9.1.09

O código da inteligência




Neste Natal eu ganhei de presente o livro do Dr. Augusto Cury, “O código da inteligência”. Estou lendo a prestações. Sempre quando tenho um tempo eu leio um pouco. Ele descreve os códigos do eu como gestor psíquico, da intuição criativa, da autocrítica, do altruísmo, da resiliência (superação de crises).

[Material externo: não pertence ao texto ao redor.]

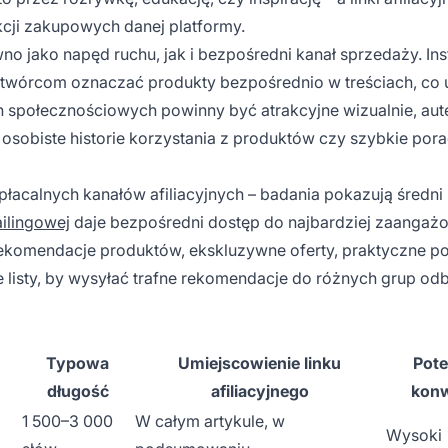
kcji zakupowych danej platformy.
no jako napęd ruchu, jak i bezpośredni kanał sprzedaży. In
 twórcom oznaczać produkty bezpośrednio w treściach, co 
 społecznościowych powinny być atrakcyjne wizualnie, aut
osobiste historie korzystania z produktów czy szybkie por
płacalnych kanałów afiliacyjnych – badania pokazują średni
ailingowej
daje bezpośredni dostęp do najbardziej zaanga
ekomendacje produktów, ekskluzywne oferty, praktyczne p
e listy, by wysyłać trafne rekomendacje do różnych grup od
Typowa
Umiejscowienie linku
Pote
długość
afiliacyjnego
konw
1 500–3 000
W całym artykule, w
Wysoki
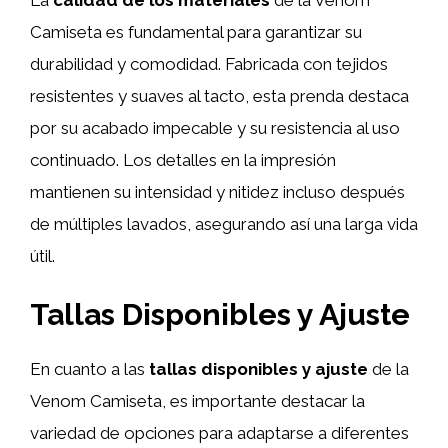
Camiseta es fundamental para garantizar su
durabilidad y comodidad. Fabricada con tejidos
resistentes y suaves al tacto, esta prenda destaca
por su acabado impecable y su resistencia al uso
continuado. Los detalles en la impresión
mantienen su intensidad y nitidez incluso después
de múltiples lavados, asegurando así una larga vida
útil.
Tallas Disponibles y Ajuste
En cuanto a las
tallas disponibles y ajuste
de la
Venom Camiseta, es importante destacar la
variedad de opciones para adaptarse a diferentes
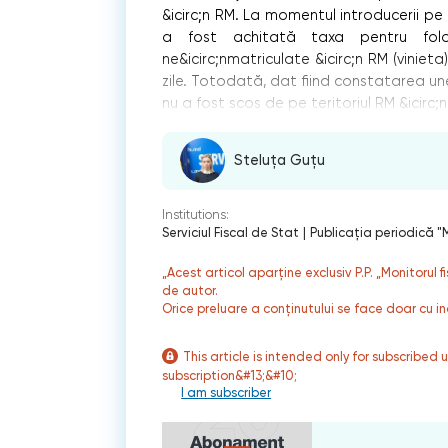
&icirc;n RM. La momentul introducerii pe t
a fost achitată taxa pentru folo
ne&icirc;nmatriculate &icirc;n RM (viniet
zile. Totodată, dat fiind constatarea une
nu a fost scos de pe teritoriul RM &icirc;
Steluța Guțu
Institutions:
Serviciul Fiscal de Stat
|
Publicaţia periodică "M
„Acest articol aparține exclusiv P.P. „Monitorul 
de autor.
Orice preluare a conținutului se face doar cu in
This article is intended only for subscribed 
subscription&#13;&#10;
I am subscriber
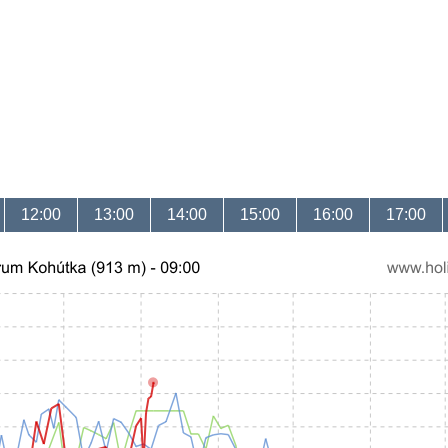
12:00
13:00
14:00
15:00
16:00
17:00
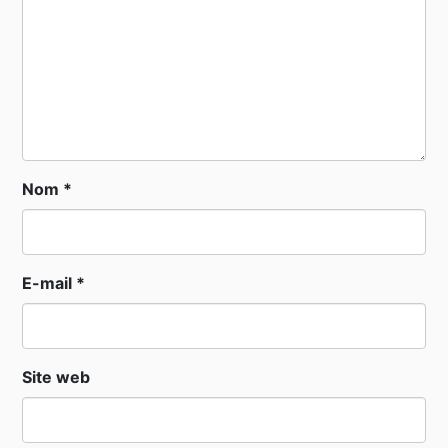
Nom
*
E-mail
*
Site web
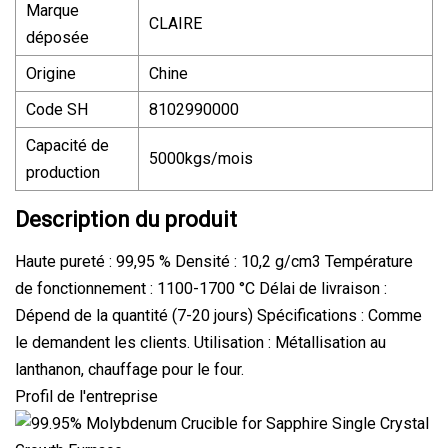
Marque
CLAIRE
déposée
Origine
Chine
Code SH
8102990000
Capacité de
5000kgs/mois
production
Description du produit
Haute pureté : 99,95 % Densité : 10,2 g/cm3 Température
de fonctionnement : 1100-1700 °C Délai de livraison :
Dépend de la quantité (7-20 jours) Spécifications : Comme
le demandent les clients. Utilisation : Métallisation au
lanthanon, chauffage pour le four.
Profil de l'entreprise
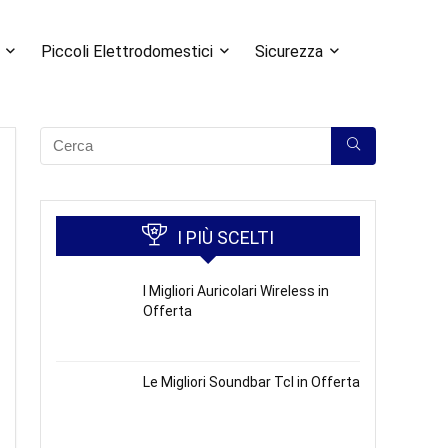
Piccoli Elettrodomestici
Sicurezza
I PIÙ SCELTI
I Migliori Auricolari Wireless in
Offerta
Le Migliori Soundbar Tcl in Offerta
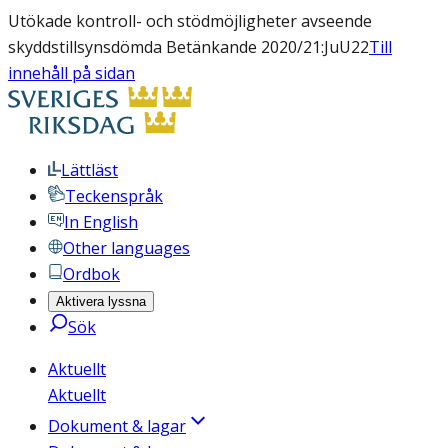
Utökade kontroll- och stödmöjligheter avseende
skyddstillsynsdömda Betänkande 2020/21:JuU22
Till
innehåll på sidan
Lättläst
Teckenspråk
In English
Other languages
Ordbok
Aktivera lyssna
Sök
Aktuellt
Aktuellt
Dokument & lagar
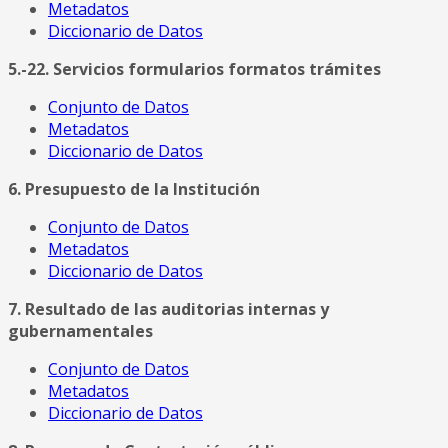
Metadatos
Diccionario de Datos
5.-22. Servicios formularios formatos trámites
Conjunto de Datos
Metadatos
Diccionario de Datos
6. Presupuesto de la Institución
Conjunto de Datos
Metadatos
Diccionario de Datos
7. Resultado de las auditorias internas y
gubernamentales
Conjunto de Datos
Metadatos
Diccionario de Datos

O autor trás também as armadilhas da mente que bloqueia a nossa inteligência. Os códigos que o livro fala são capazes de estimular a juventude e os adultos a libertarem a criatividade, a expandir a arte de pensar, desenvolver a saúde psíquica e a excelência profissional. Garanto a você que o livro não é de auto-ajuda. Ele ajuda a abrir a cabeça para novos conhecimentos.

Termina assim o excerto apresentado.